Introduction

The hereditary cerebral small-vessel disease CADASIL (cerebral autosomal dominant arteriopathy with subcortical infarcts and leucoencephalopathy) represents the most common monogenic cause of adult-onset ischemic stroke and vascular dementia [1]. Migraine, in particular migraine with aura, is a typical early disease manifestation, which is present in approximately 40% of patients [2, 3]. Other core clinical features, which occur in subsequent disease stages, include recurrent subcortical ischemic strokes and cognitive deficits, eventually leading to vascular dementia. Classical findings on cranial magnetic resonance imaging (cMRI) include lacunar infarcts, leukoencephalopathy (especially with involvement of the external capsule and the temporal poles), and microbleeds [1, 4].

CADASIL is most commonly caused by heterozygous missense mutations in the NOTCH3 gene [5], which encodes a transmembrane receptor protein expressed on vascular smooth muscle cells and pericytes. CADASIL NOTCH3 mutations affect the extracellular domain of the receptor [6], which contains 34 epidermal growth factor-like repeat (EGFR) domains. Each of these EGFR domains features six conserved cysteine residues, and CADASIL mutations affect one of these cysteine residues, thus causing an uneven number of cysteine residues, i.e., leaving one cysteine unpaired [7]. Diagnosis is established by direct sequencing analysis of NOTCH3 and/or electron microscopic evidence of ultrastructural changes on skin biopsy (so called granular osmiophilic material, GOM) [8].

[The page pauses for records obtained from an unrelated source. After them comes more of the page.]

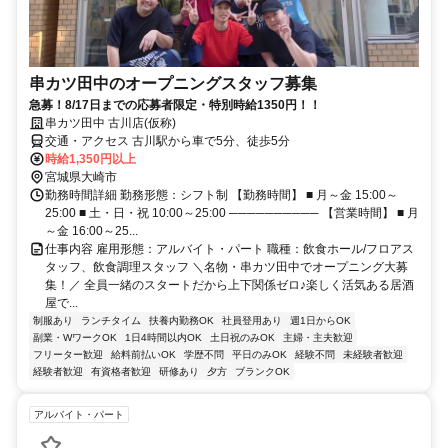
串カツ田中のオープニングスタッフ募集
急募！8/17日までの応募者限定・特別時給1350円！！
串カツ田中 古川店(仮称)
交通・アクセス 古川駅から車で5分、徒歩5分
時給1,350円以上
宮城県大崎市
勤務時間詳細 勤務形態：シフト制 【勤務時間】 ■ 月～金 15:00～
25:00 ■ 土・日・祝 10:00～25:00 ────────── 【営業時間】 ■ 月
～金 16:00～25...
仕事内容 雇用形態：アルバイト・パート 職種：飲食ホール/フロアス
タッフ、飲食調理スタッフ ＼名物・串カツ田中でオープニング大募
集！／ 全員一緒のスタートだから上下関係ゼロ♪楽しく活気ある居酒
屋で...
制服あり
ランチタイム
扶養内勤務OK
社員登用あり
週1日からOK
副業・WワークOK
1日4時間以内OK
土日祝のみOK
主婦・主夫歓迎
フリーター歓迎
給料前払いOK
学歴不問
平日のみOK
経験不問
未経験者歓迎
経験者歓迎
有資格者歓迎
研修あり
夕方
ブランクOK
アルバイト・パート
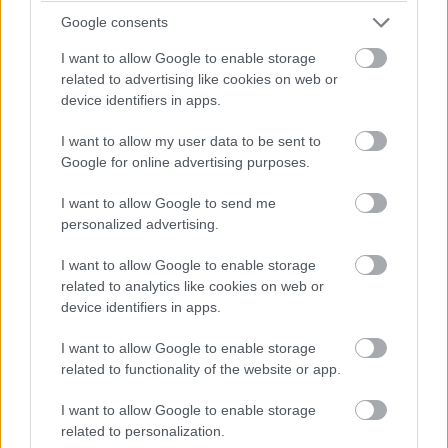
szerepet nem kaptam meg. A Shazam volt az
Google consents
egyik. A Deadpool univerzumba is próbálkoztam
bekerülni, de visszautasítottak. A Marvel-
I want to allow Google to enable storage
univerzumot is megpróbáltam, szintén
related to advertising like cookies on web or
device identifiers in apps.
visszautasítás lett a vége. De tudjátok,
próbálkoztam tovább. Gyerekfejjel gondolkozom
I want to allow my user data to be sent to
még ma is, úgyhogy a Shazam hihetetlenül
Google for online advertising purposes.
izgalmas volt számomra. És miután többször is
I want to allow Google to send me
elolvastam a szkriptet, úgy voltam vele, hogy ez
personalized advertising.
most nem egy muszáj projekt lenne, hanem amit
tényleg szívesen csinálnék."
I want to allow Google to enable storage
related to analytics like cookies on web or
Cena azóta már a bőség zavarában szenved, és
device identifiers in apps.
elmondása szerint nincs olyan megkeresés, amit ne
azzal kezdene, hogy elolvasná először a forgatókönyvet.
I want to allow Google to enable storage
related to functionality of the website or app.
Kivéve, ha egy bizonyos James Gunn keresi meg őt.
I want to allow Google to enable storage
"James Gunn az egyetlen ember, akiben vakon
related to personalization.
megbízom. Vakon megbízom benne a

Beyond classical cysteine-sparing CADASIL mutations, there have been several reports on non-canonical genetic variation in NOTCH3, in particular variants causing a hypomorphic Notch3 protein. The pathophysiological relevance of these findings is subject to an ongoing and unresolved scientific debate. This discussion is closely related to the pathophysiological mechanisms underlying CADASIL, i.e., the question, whether CADASIL is rather caused by a neomorphic effect (i.e., toxic accumulation of mutated protein [9]), the currently prevailing standpoint, or whether a loss-of-function may potentially play a role, as suggested by some experimental findings [10].

In this context, we here report a young female with diverse unspecific neurological complaints, in whom a novel NOTCH3 frameshift variant was detected. We present results of detailed clinical work-up and, in the light of the published literature, discuss the pathophysiological relevance of this genetic finding.

Clinical and genetic findings

The index patient is a now 43-year-old woman. Past medical history revealed Hashimoto’s thyroiditis treated by oral thyroid hormones and episodic migraine without as well as with aura (age at onset: 12 years; attack frequency: 1–2/year), but was otherwise unremarkable, and there were no vascular risk factors.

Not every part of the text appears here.